Namun, bagi saya, menulis merupakan keasyikan tersendiri yang tidak bisa digantikan dengan kegiatan lainnya. Dan, seiring berjalannya waktu, menulis tidak hanya sekadar hobi tetapi sudah menjadi suatu kebutuhan. Kalau sehari tidak menulis, seperti ada sesuatu yang kurang.
Menulis telah saya lakukan sejak masih di bangku SD. Waktu itu saya sekolah di MIN (Madrasah Ibtidaiyah Negeri) Mrisen. Saat itu, menulis menjadi salah satu sarana untuk mengungkapkan perasaan. Sedih, kesal, kecewa, bahagia, semua saya tulis di buku harian. Ya, saat itu, saya baru mampu menulis di buku harian. Saya yang introver, kata orang-orang, sangat cocok dengan kegiatan menulis ini. Saya lebih bebas mengekspresikan diri tanpa malu dan takut ditertawakan oleh orang lain. Tambah lagi, saat itu saya termasuk anak pendiam yang tidak akan bicara kalau tidak ditanya.
Menginjak bangku SMP, saat itu saya sekolah di MTsN (Madrasah Tsanawiyah Negeri) Klaten, menulis buku harian masih menjadi aktivitas yang menyenangkan. Selain itu, saya juga mulai suka menulis puisi. Ini berawal dari terpilihnya saya untuk ikut lomba membaca puisi mewakili sekolah. Sejak saat itulah membaca dan menulis puisi menjadi hobi.
Ketika SMA, saya sekolah di SMA Muhammadiyah 1 Klaten, saya memiliki guru yang punya profesi sebagai wartawan. Alhasil, kemampuan menulis saya semakin terasah atas bimbingan beliau. Ditambah lagi, saya memiliki seorang guru bahasa Indonesia yang sangat kompeten. Ini membuat saya tidak hanya bisa menulis, tetapi juga memahami kaidah bahasa Indonesia yang baik dan benar.
Bersyukur sekali bertemu dan berkesempatan belajar dengan guru-guru hebat, membuat saya percaya diri untuk mengirim tulisan ke media massa. Alhamdulillaah, dua tulisan dimuat, satu puisi mendapat juara, meskipun hanya juara harapan.

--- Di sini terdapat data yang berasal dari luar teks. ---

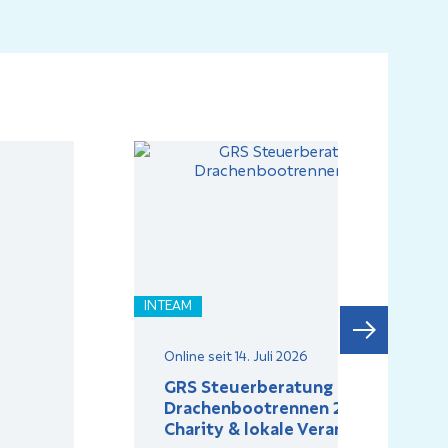
INTEAM
Online seit 14. Juli 2026
GRS Steuerberatung beim
Drachenbootrennen 2026: Teamgei
Charity & lokale Verankerung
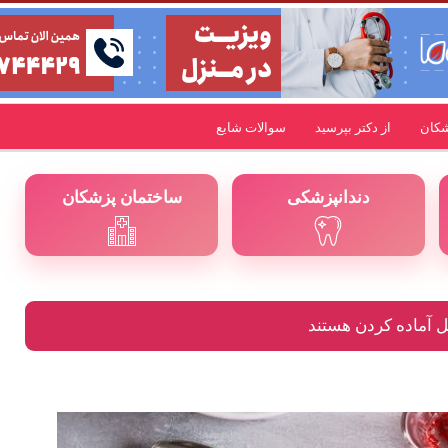
شکان
از دکتر بپرسید
سوالات شایع
دندانپزشکی
ساختمان پزشکان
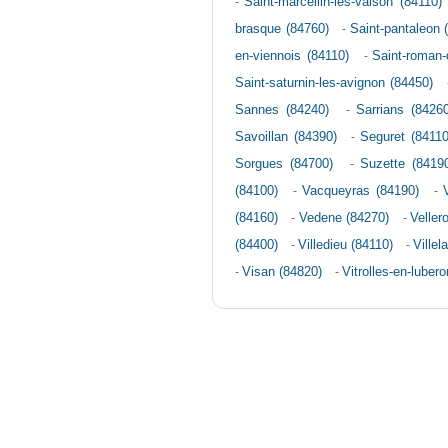
-
Saint-marcellin-les-vaison (84110)
brasque (84760)
-
Saint-pantaleon 
en-viennois (84110)
-
Saint-roman-
Saint-saturnin-les-avignon (84450)
Sannes (84240)
-
Sarrians (84260
Savoillan (84390)
-
Seguret (84110
Sorgues (84700)
-
Suzette (8419
(84100)
-
Vacqueyras (84190)
-
(84160)
-
Vedene (84270)
-
Veller
(84400)
-
Villedieu (84110)
-
Villel
-
Visan (84820)
-
Vitrolles-en-luber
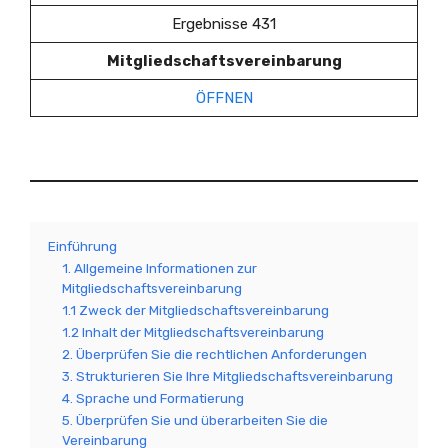
Ergebnisse 431
Mitgliedschaftsvereinbarung
ÖFFNEN
Einführung
1. Allgemeine Informationen zur
Mitgliedschaftsvereinbarung
1.1 Zweck der Mitgliedschaftsvereinbarung
1.2 Inhalt der Mitgliedschaftsvereinbarung
2. Überprüfen Sie die rechtlichen Anforderungen
3. Strukturieren Sie Ihre Mitgliedschaftsvereinbarung
4. Sprache und Formatierung
5. Überprüfen Sie und überarbeiten Sie die
Vereinbarung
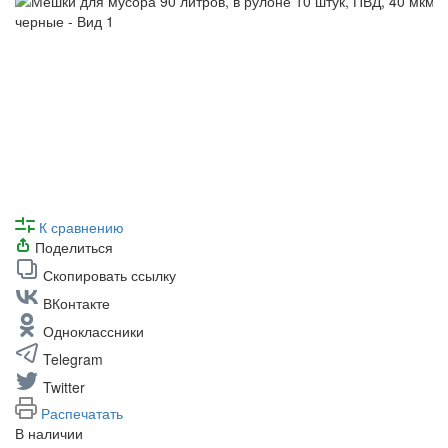
К сравнению
Поделиться
Скопировать ссылку
ВКонтакте
Одноклассники
Telegram
Twitter
Распечатать
В наличии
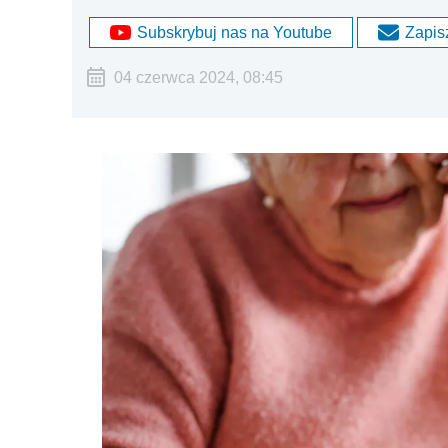
Subskrybuj nas na Youtube
Zapisz
04 czerwca 2024, 08:45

Sayangnya, nyali untuk mengirim tulisan ke media itu tidak berlanjut saat mulai kuliah. Aktivitas menulis saya kembali ke awal: menulis catatan dan puisi di diary. Tak ada perkembangan berarti. Justru kemunduran yang saya alami.
Alhamdulillaah, di akhir tahun 2015, setelah puluhan tahun tak menulis dengan serius, saya bertemu dengan grup kepenulisan di Facebook. Dari sanalah saya bergabung dengan One Day One Post yang didirikan oleh Bang Syaiha. Jazakallahu khairan katsira. Inilah era baru kepenulisan saya. Yang tadinya menulis sekadar meluapkan rasa di dalam dada, menjadi motivasi yang hingga saat ini membakar diri untuk terus menulis.